* **Source material**
*** Block opens ***

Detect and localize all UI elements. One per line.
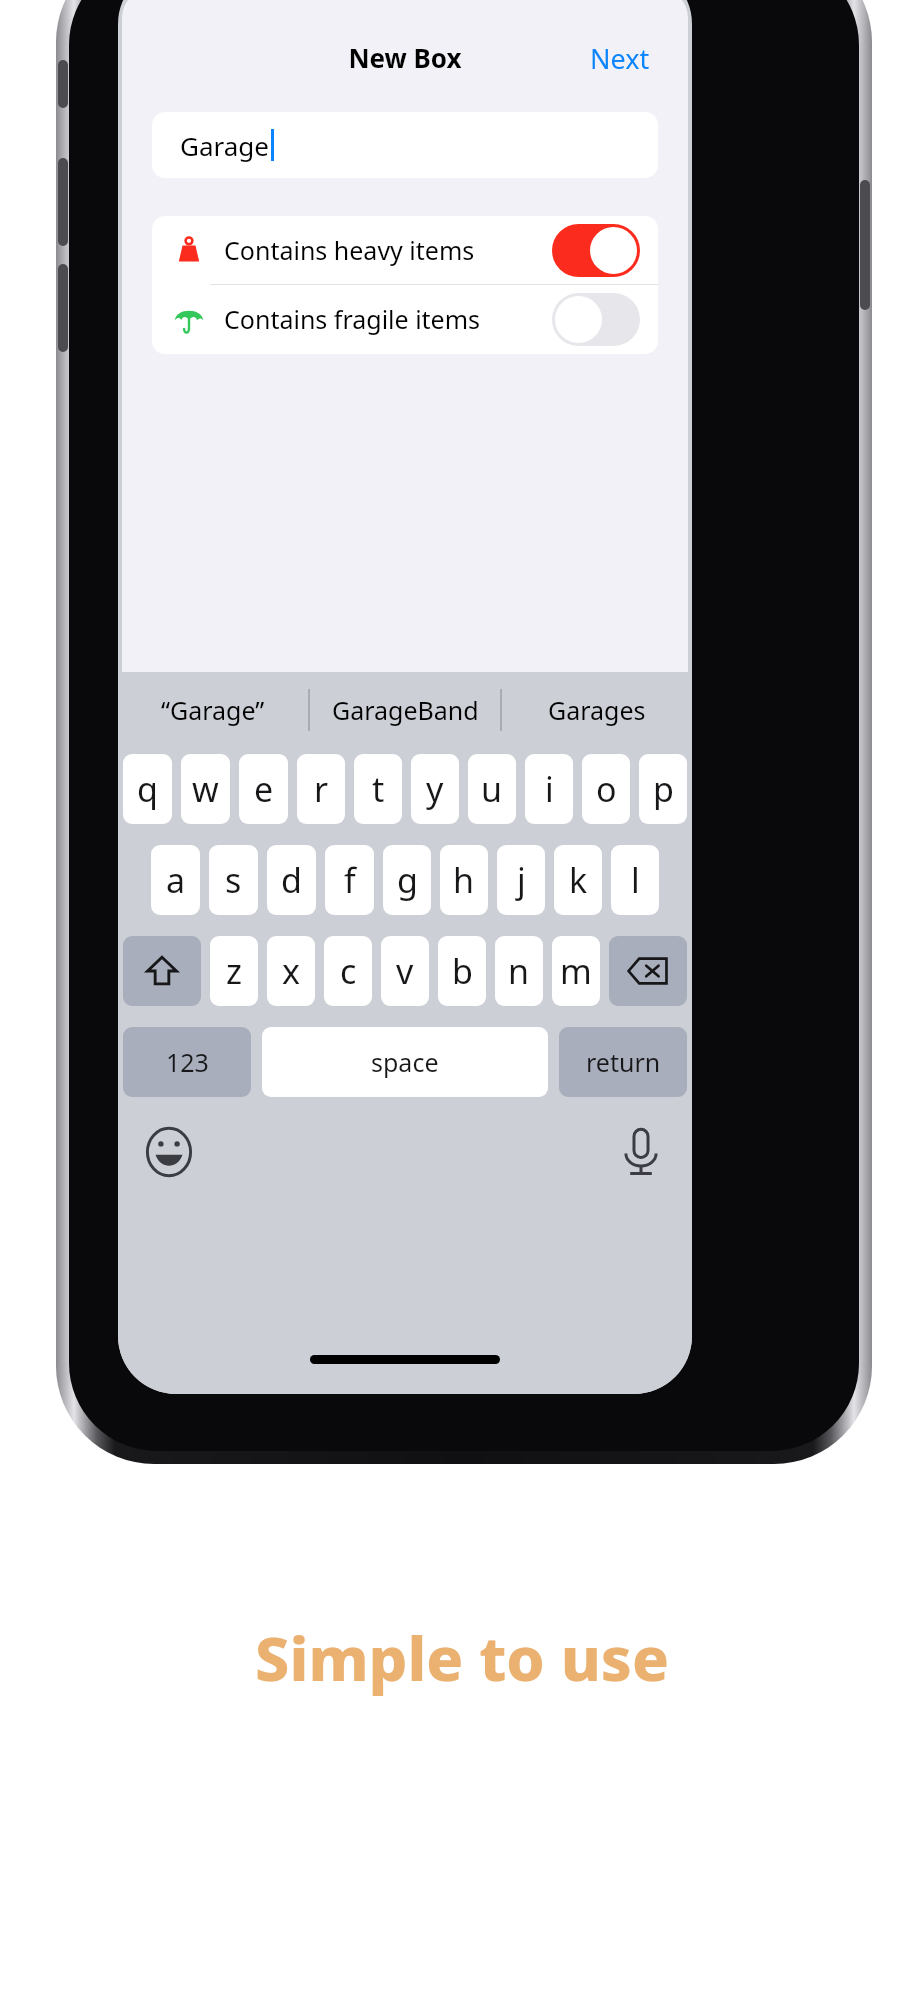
staticText: l: [631, 857, 640, 903]
staticText: z: [226, 948, 242, 994]
button[interactable]: w: [181, 754, 230, 824]
staticText: r: [314, 766, 329, 812]
button[interactable]: Next: [580, 30, 660, 87]
staticText: Garage: [180, 128, 269, 163]
staticText: 123: [166, 1045, 209, 1079]
button[interactable]: h: [440, 845, 488, 915]
staticText: g: [397, 857, 418, 903]
button[interactable]: Emoji: [142, 1125, 196, 1179]
button[interactable]: s: [209, 845, 258, 915]
button[interactable]: q: [123, 754, 172, 824]
staticText: b: [452, 948, 473, 994]
button[interactable]: v: [381, 936, 429, 1006]
button[interactable]: i: [525, 754, 573, 824]
staticText: Next: [590, 40, 650, 77]
staticText: Garages: [548, 693, 646, 727]
button[interactable]: a: [151, 845, 200, 915]
staticText: n: [508, 948, 530, 994]
button[interactable]: Toggle on: [552, 224, 640, 277]
staticText: e: [254, 766, 274, 812]
staticText: Simple to use: [0, 1616, 924, 1699]
button[interactable]: g: [383, 845, 431, 915]
button[interactable]: z: [210, 936, 258, 1006]
staticText: m: [560, 948, 592, 994]
button[interactable]: d: [267, 845, 316, 915]
staticText: t: [372, 766, 385, 812]
button[interactable]: e: [239, 754, 288, 824]
button[interactable]: x: [267, 936, 315, 1006]
button[interactable]: t: [354, 754, 402, 824]
button[interactable]: u: [468, 754, 516, 824]
button[interactable]: l: [611, 845, 659, 915]
staticText: j: [517, 857, 526, 903]
staticText: v: [396, 948, 414, 994]
staticText: q: [137, 766, 158, 812]
staticText: h: [453, 857, 475, 903]
button[interactable]: Backspace: [609, 936, 687, 1006]
button[interactable]: Dictation: [614, 1125, 668, 1179]
button[interactable]: return: [559, 1027, 687, 1097]
staticText: i: [545, 766, 554, 812]
button[interactable]: n: [495, 936, 543, 1006]
button[interactable]: p: [639, 754, 687, 824]
button[interactable]: “Garage”: [118, 672, 308, 748]
button[interactable]: o: [582, 754, 630, 824]
staticText: c: [340, 948, 357, 994]
button[interactable]: Garage: [152, 112, 658, 178]
staticText: f: [344, 857, 356, 903]
staticText: Contains fragile items: [224, 302, 481, 336]
button[interactable]: space: [262, 1027, 548, 1097]
staticText: x: [282, 948, 300, 994]
staticText: p: [653, 766, 674, 812]
staticText: s: [225, 857, 242, 903]
staticText: y: [426, 766, 444, 812]
button[interactable]: k: [554, 845, 602, 915]
button[interactable]: Contains fragile items: [152, 285, 658, 353]
button[interactable]: Shift: [123, 936, 201, 1006]
button[interactable]: 123: [123, 1027, 251, 1097]
button[interactable]: GarageBand: [310, 672, 500, 748]
staticText: k: [569, 857, 588, 903]
button[interactable]: c: [324, 936, 372, 1006]
staticText: u: [481, 766, 503, 812]
button[interactable]: m: [552, 936, 600, 1006]
staticText: w: [192, 766, 219, 812]
button[interactable]: f: [325, 845, 374, 915]
staticText: d: [281, 857, 302, 903]
staticText: o: [596, 766, 617, 812]
staticText: GarageBand: [332, 693, 479, 727]
button[interactable]: Garages: [502, 672, 692, 748]
staticText: space: [371, 1045, 439, 1079]
button[interactable]: Contains heavy items: [152, 216, 658, 284]
staticText: a: [166, 857, 186, 903]
staticText: return: [586, 1045, 661, 1079]
staticText: New Box: [122, 40, 688, 75]
button[interactable]: Toggle off: [552, 293, 640, 346]
button[interactable]: j: [497, 845, 545, 915]
button[interactable]: b: [438, 936, 486, 1006]
button[interactable]: y: [411, 754, 459, 824]
staticText: “Garage”: [161, 693, 265, 727]
staticText: Contains heavy items: [224, 233, 475, 267]
button[interactable]: r: [297, 754, 345, 824]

*** Block closes ***

Please write out the whole listing exactly, but not the pictures in it.

Detect and localize all UI elements. One per line.
staticText: l: [631, 857, 640, 903]
staticText: z: [226, 948, 242, 994]
button[interactable]: w: [181, 754, 230, 824]
staticText: r: [314, 766, 329, 812]
button[interactable]: Next: [580, 30, 660, 87]
staticText: Garage: [180, 128, 269, 163]
staticText: 123: [166, 1045, 209, 1079]
button[interactable]: h: [440, 845, 488, 915]
staticText: g: [397, 857, 418, 903]
button[interactable]: Emoji: [142, 1125, 196, 1179]
button[interactable]: s: [209, 845, 258, 915]
button[interactable]: q: [123, 754, 172, 824]
staticText: b: [452, 948, 473, 994]
button[interactable]: v: [381, 936, 429, 1006]
button[interactable]: i: [525, 754, 573, 824]
staticText: Next: [590, 40, 650, 77]
staticText: Garages: [548, 693, 646, 727]
button[interactable]: a: [151, 845, 200, 915]
staticText: n: [508, 948, 530, 994]
button[interactable]: Toggle on: [552, 224, 640, 277]
staticText: e: [254, 766, 274, 812]
staticText: Simple to use: [0, 1616, 924, 1699]
button[interactable]: g: [383, 845, 431, 915]
button[interactable]: z: [210, 936, 258, 1006]
staticText: m: [560, 948, 592, 994]
button[interactable]: d: [267, 845, 316, 915]
staticText: t: [372, 766, 385, 812]
button[interactable]: e: [239, 754, 288, 824]
button[interactable]: x: [267, 936, 315, 1006]
button[interactable]: t: [354, 754, 402, 824]
button[interactable]: u: [468, 754, 516, 824]
button[interactable]: l: [611, 845, 659, 915]
staticText: j: [517, 857, 526, 903]
staticText: v: [396, 948, 414, 994]
staticText: q: [137, 766, 158, 812]
staticText: h: [453, 857, 475, 903]
button[interactable]: Backspace: [609, 936, 687, 1006]
button[interactable]: Dictation: [614, 1125, 668, 1179]
button[interactable]: return: [559, 1027, 687, 1097]
staticText: i: [545, 766, 554, 812]
button[interactable]: n: [495, 936, 543, 1006]
button[interactable]: p: [639, 754, 687, 824]
button[interactable]: “Garage”: [118, 672, 308, 748]
button[interactable]: o: [582, 754, 630, 824]
staticText: c: [340, 948, 357, 994]
button[interactable]: Garage: [152, 112, 658, 178]
staticText: f: [344, 857, 356, 903]
staticText: Contains fragile items: [224, 302, 481, 336]
button[interactable]: space: [262, 1027, 548, 1097]
staticText: x: [282, 948, 300, 994]
staticText: p: [653, 766, 674, 812]
staticText: s: [225, 857, 242, 903]
staticText: y: [426, 766, 444, 812]
button[interactable]: k: [554, 845, 602, 915]
button[interactable]: Contains fragile items: [152, 285, 658, 353]
button[interactable]: Shift: [123, 936, 201, 1006]
button[interactable]: 123: [123, 1027, 251, 1097]
button[interactable]: GarageBand: [310, 672, 500, 748]
staticText: k: [569, 857, 588, 903]
button[interactable]: c: [324, 936, 372, 1006]
staticText: u: [481, 766, 503, 812]
button[interactable]: m: [552, 936, 600, 1006]
staticText: w: [192, 766, 219, 812]
button[interactable]: f: [325, 845, 374, 915]
staticText: d: [281, 857, 302, 903]
staticText: o: [596, 766, 617, 812]
staticText: GarageBand: [332, 693, 479, 727]
button[interactable]: Garages: [502, 672, 692, 748]
staticText: space: [371, 1045, 439, 1079]
button[interactable]: Contains heavy items: [152, 216, 658, 284]
staticText: a: [166, 857, 186, 903]
staticText: return: [586, 1045, 661, 1079]
staticText: New Box: [122, 40, 688, 75]
button[interactable]: Toggle off: [552, 293, 640, 346]
button[interactable]: j: [497, 845, 545, 915]
button[interactable]: b: [438, 936, 486, 1006]
button[interactable]: y: [411, 754, 459, 824]
staticText: “Garage”: [161, 693, 265, 727]
staticText: Contains heavy items: [224, 233, 475, 267]
button[interactable]: r: [297, 754, 345, 824]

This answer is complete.